First step in assignment of Zones with parking in Blue and Privately owned housing in pink.

Once all the voxels for the agents are occupied then the availability of the remaining voxels are scanned for the best possible origin location for the next agent by comparing it with the list generated from step one of the process.Once a suitable origin is found the simulation is run again . This process continues till all the agents have occupied the desired number of voxels. Second step in assignment of Zones with Social rental housing zone displayed in Green

Step5:Generating the Total Benefit of the simulation. Once all the agents have occupied the desired number of voxels the desirability values for each one of them are extracted from their respective desirability lattices. The aggregated value for each of the lattice is added to generate the total benefit of the assignment process.

Comparison between the approaches:

The Linear assignment approach outperformed the Sequential assignment one substantially. The Linear Assignment approach output obtained the score of 7.18/10 and the output obtained from the Sequential assignment approach scored 4.35/10. This can be attributed to the uniform divisions of the agent occupy goals for the linear assignment one where the influence of one agent growing over the other is reduced substantially and the MIP solver is able to predict accurate results.The sequential assignment method does not give equal access to all the agents to achieve their respective goals with preferences given to the agents assigned first. There are a few drawbacks with the linear assignment process as well.The main drawback of the linear assignment method is the formation of scattered unconnected smaller zones in the lattice. Since the only aim in this approach is to maximise the benefit the topology of the zones formed is not really considered. Isolated small clusters can be seen at a lot of places in the output which need to be consolidated.

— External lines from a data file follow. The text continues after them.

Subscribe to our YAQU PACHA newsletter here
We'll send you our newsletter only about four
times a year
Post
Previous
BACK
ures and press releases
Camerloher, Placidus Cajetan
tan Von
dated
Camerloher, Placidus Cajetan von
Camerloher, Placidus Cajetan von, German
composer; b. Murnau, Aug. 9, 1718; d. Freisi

Conclusion and Limitations for the Zoning Problem:

The zoning problem is complex in its nature and the selection of the appropriate method is crucial in generating a solution for it. As a first step the nature of the problem needs to be identified in terms of its requirements related to the closeness between the zones. If there is a closeness requirement then the approaches mentioned in the TCR approach need to be considered and if here isn’t a closeness requirement the sequential approach or the Linear assignment approach can be considered.The sequential assignment approach has an advantage in generating topologically well formed zones since there is no interference of the growth of other agents but it performs poorly when it comes to achieving the performance goals for each of the zones due to unequal access. The Linear assignment approach performs excellently in achieving the performance goals since it has a finer resolution for growth and scans the environment fields more accurately. However it may perform badly in terms of topological structure since generation of a single island is not under consideration in the method.

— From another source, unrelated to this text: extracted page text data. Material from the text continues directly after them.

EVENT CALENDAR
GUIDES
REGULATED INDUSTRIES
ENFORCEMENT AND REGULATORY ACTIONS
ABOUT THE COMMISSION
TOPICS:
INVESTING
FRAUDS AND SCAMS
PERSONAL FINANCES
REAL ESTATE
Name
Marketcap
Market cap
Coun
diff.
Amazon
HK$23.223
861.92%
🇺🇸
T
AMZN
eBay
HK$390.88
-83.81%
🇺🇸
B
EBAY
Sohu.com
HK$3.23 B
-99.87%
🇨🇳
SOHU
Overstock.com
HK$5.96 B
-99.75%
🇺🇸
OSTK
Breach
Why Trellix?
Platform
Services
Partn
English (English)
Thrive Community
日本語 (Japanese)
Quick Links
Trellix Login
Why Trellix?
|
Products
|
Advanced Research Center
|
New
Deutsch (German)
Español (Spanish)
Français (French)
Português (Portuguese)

One of the biggest drawbacks or limitations in the whole Agent based method is the lack of communication between the agents while performing the behaviour. The whole requirement of an improvement step will be eliminated if the agents would communicate with each other before performing a behaviour against a voxels having shared interests. If this negotiation would happen during the simulation then the agents could grow in the topological form that they were programmed to grow into not affected by the growth of the other agents.

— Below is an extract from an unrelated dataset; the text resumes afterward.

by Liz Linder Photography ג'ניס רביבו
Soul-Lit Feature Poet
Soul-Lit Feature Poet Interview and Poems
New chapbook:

One of the avenues which could be explored to generate good combinations is the use of evolutionary algorithms to search for a suitable permutation matrix for the agent origins. Since the nature of the growth of one agent affecting the other is not easily predictable.

The final output for the zoning has a voxel dimensions of 6x6x6m which is interpolated into a finer resolution of 3x3x3m for the Unit Assignment problem using the components from the Scipy Library.